Green turns blue in surprise defection
Defections are always guaranteed to raise an eyebrow and make a few columns in the next day's newspaper - but Philip Hardy's may well be talked about for a little longer.
"It's been a difficult decision," he tells us, "but I believe I can more effectively progress the green agenda by working with the government than working outside of it."
"Climate change won't wait for the Green Party to take control of Norwich City Council, Norfolk County Council or the country.
"I think I can make more of a difference working with the Conservatives."
Time to go
Mr Hardy, who is 37, and has been the Green's group leader for 18 months, says he has felt at odds with the party for some time.
He supported the Libya campaign when the Green Party was against it, and he finds he is in support of the government's plans for deficit reduction, although the Greens officially are not.
So he felt it was time to go: "The Greens are anti-capitalist, I believe the environmental ills of capitalism can be resolved within the capitalist system.
"Capitalism can be a self healing system."
Mr Hardy says he's happy joining a party which wants to build a waste incinerator in Kings Lynn, a ring road around Norwich and whose Chancellor recently declared that the demands of business and growth should not be held back by carbon reduction targets.
"I'm looking at the wider picture, I'm not a single issue councillor," he maintains.
Shocked and saddened
It's thought that Mr Hardy is the first Green politician to join the Conservatives.
The party claims that he was the 7th most senior Green in the country.
The Greens admit to being shocked and saddened by Mr Hardy's departure but they point out that they are still big players in Norfolk politics.
With six councillors they are still the third largest group on the County Council (ahead of Labour) and they are the main opposition on Norwich City Council.
"You must keep this in perspective," says Marcus Hemsley, the new group leader on the council who himself seems rather shocked at his sudden elevation.
"Eleven years ago there were no councillors in Norwich, we now have 22 (counting both city and county council).
"We've grown year on year and we've never lost a councillor at the ballot box.
"We'll keep on fighting and we'll keep on winning seats."
Blow to morale
The Conservative group in Norfolk now has a record 63 councillors - and Mr Hardy is the third defector to join this year (the other two came from the Liberal Democrats).
"One day in government is 10 times better than 1,000 days in opposition," says council leader Derrick Murphy.
So the Conservative party in Norfolk ends the year on a high.

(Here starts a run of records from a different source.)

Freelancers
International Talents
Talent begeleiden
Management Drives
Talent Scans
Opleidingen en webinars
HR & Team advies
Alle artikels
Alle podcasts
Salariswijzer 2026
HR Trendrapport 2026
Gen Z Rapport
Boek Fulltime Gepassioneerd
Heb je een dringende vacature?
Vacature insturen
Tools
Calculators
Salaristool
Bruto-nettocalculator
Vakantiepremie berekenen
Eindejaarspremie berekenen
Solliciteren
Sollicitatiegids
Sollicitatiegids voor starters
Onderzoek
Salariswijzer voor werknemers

For the Greens this is very embarrassing and a blow to party morale.
They'll need to make some more gains in the May local elections to prove to their critics that they are still a force to be reckoned with.
I'm now reliably informed that The Green Party was not actually against the Libya intervention. Apparently Caroline Lucas was against it at the time of the Parliamentary vote; the Party itself has no formal position on it. There is no party policy on the matter: members were free to express whatever view they wished on it.
I'm sure you are as glad as I am to set the record straight.